Relationships

How Fighting Can Actually Both Ruin And Stabilize Your Relationship

by Nycolle Diniz

Love is passion. It devours you and dazzles you. It slays your ability to think rationally.

Love is an extreme and hectic experience.

It's wretched and satisfying. It's the only way to be. Perfection is dull. Healthy is debatable. Dysfunctional is sexy.

Give me an exciting roller coaster ride over a still fishing trip any day. Spike my relationship with a tweak of danger.

Conflicting love stories surround us. There are those broken twosomes we can't help but root for.

From the clichéd couple that despises each other then falls in love to the volatile duo with their epic rows and even greater sex life, the message is evident: fighting is caring. Fighting means to love too much.

Though it's portrayed wonderfully in TV and movies, it isn't always so fantastic in real life.

The show typically ends a bit after the first "let's get back together kiss," following with seasons of arguing.

You never grasp how (and if) they finally make it work. Why was this final reconciliation unlike all others before it? Can one last makeup erase all previous fights?

According to psychologist John Gottman from the Gottman Institute, no.

One moment of redemption in a plethora of fights is not enough to make a relationship work. Yet, that doesn't imply your relationship is doomed.

It seems that how much you clash doesn't set whether your romance will crash. What matters is an overall balance of positive and negative exchanges.

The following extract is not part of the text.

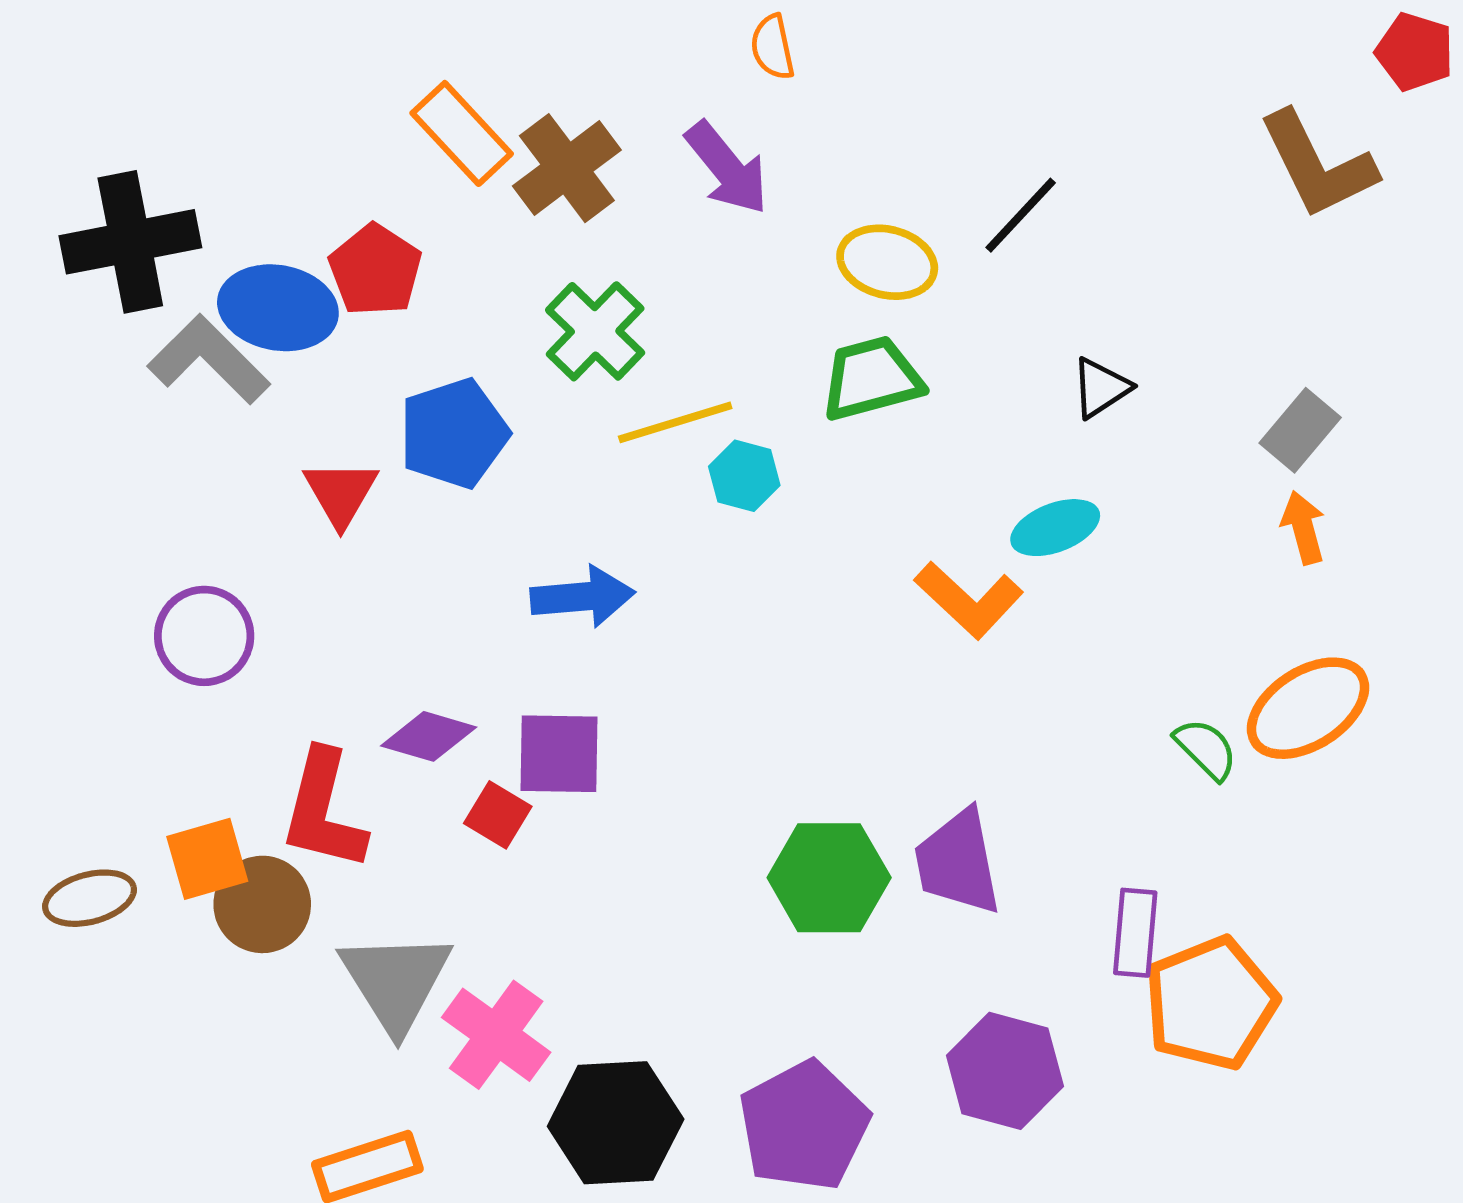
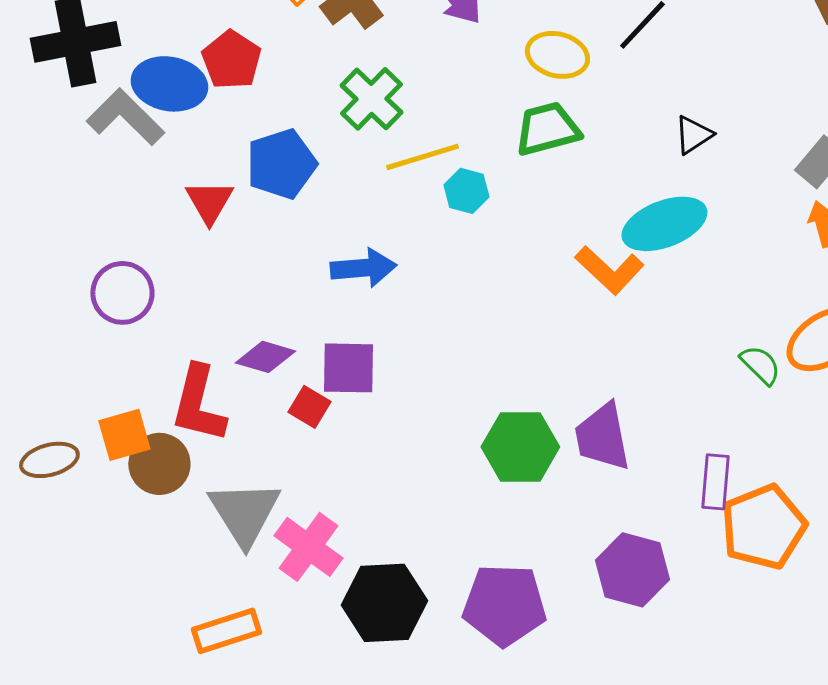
cyan ellipse: (1055, 528) -> (664, 224), size x1.5
purple pentagon: (804, 1126) -> (504, 605), turned 30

So, if I had a dire day and I rant with my boyfriend (again) over him smoking in my room (again), I have to later apologize (so does he), remembering to compliment him (I still love you!) and adding some bliss to the mix.

But, a 50-50 equilibrium is not sufficient; you need a 5-to-1 ratio.

“As long as there is five times as much positive feeling and interaction […] as there is negative, the marriage was likely to be stable over time. In contrast, those couples who were heading for divorce were doing far too little on the positive side to compensate for the growing negativity between them,” says Gottman.

Conflict alone is not deemed a harmful thing. It's an inevitable part of any relation and indispensable in solving disputes and growing stronger.

To ignore unresolved conflicts doesn't make them vanish. Then again, conflicts don't always lead to fighting, but blowing up and regretting it happens to the best of us.

Even though couples who “never fight” are revered as the ideal relationships, that's not essentially true. Not all relations are alike, and not all handle issues similarly.

Some pairs are effortlessly compromising and reassuring, others would rather avoid conflict, and some crave it whenever they can. They can all be utterly successful.

The notion every person can soothe and be rational is far-fetched. Not all of us are logical and composed, but that doesn't mean we'll be deprived of happy endings.

“There are couples whose fights are as deafening as thunder yet who have long-lasting, happy relationships,” affirms Gottman.

Clearly, a zero-fighting policy with plenty of love can never fail. Ultimately, being yelled at is not fun.

Negative incidents scar you deeply, and they always do more harm than healing.

Thus, whenever you fall into it, you're potentially endangering your relationship. Nevertheless, you're equally able to improve the circumstances by tilting your love balance back to positive.

So, you can have your volatile, breathtaking, passionate affair without going far-off, over the hill, down the abyss, and crashing on the cold, harsh ground.

If you don't crack it, you don't have to mend it. But if you do fight, you can repair. Simply enjoy yourselves five times more than you argue.

Breakups start when disproportion occurs. Excessive bickering without the positivity to counterbalance crumbles the relationship from within.

The hostilities take over and relentlessly grow, as a black hole stuck between the duo, pulling all the love until nothing remains to restore.

If fighting is your style, do it responsibly. Be alert for obstinate paths for which no amount of lovemaking can waver:

Complain, don't criticize.

To say “you're selfish” differs from saying “what you did was selfish.” Instead of aiming at actions, attack the personality.

It signals you're losing hope and shifting how you see them. Complaining is productive; criticizing is degrading.

Avoid contempt.

As criticism escalates, you stop admiring one another; you can't even remember why you fell in love.

You stop working as a team and start dirtily battling. You neglect the objective and use your words to deliberately hurt the other.

Keep an open mind.

Prior to fighting, repeat this mantra to yourself: “I love him or her, I want to be with him or her.” Then, listen to the complaints. Everything has at least two sides.

Being defensive merely escalates the conflict; it doesn't resolve it. Striving to understand the other becomes pointless.

Don't shut down.

After a bit, you will simply get too tired to respond. Silence can be powerful and hurtful.

When you stonewall, you're not only quiet, but you're informing the other that it's not worth it anymore. You no longer care enough to try.

Ultimately, series and movies impose the fantasy that struggling is crucial to a thriving relation and that, in the end, love conquers all. However, it's challenging to accomplish this in an unscripted life.

Fighting can be your spice, provided that you mind your words, maintain your focus and remember to always tilt the scale back to positive.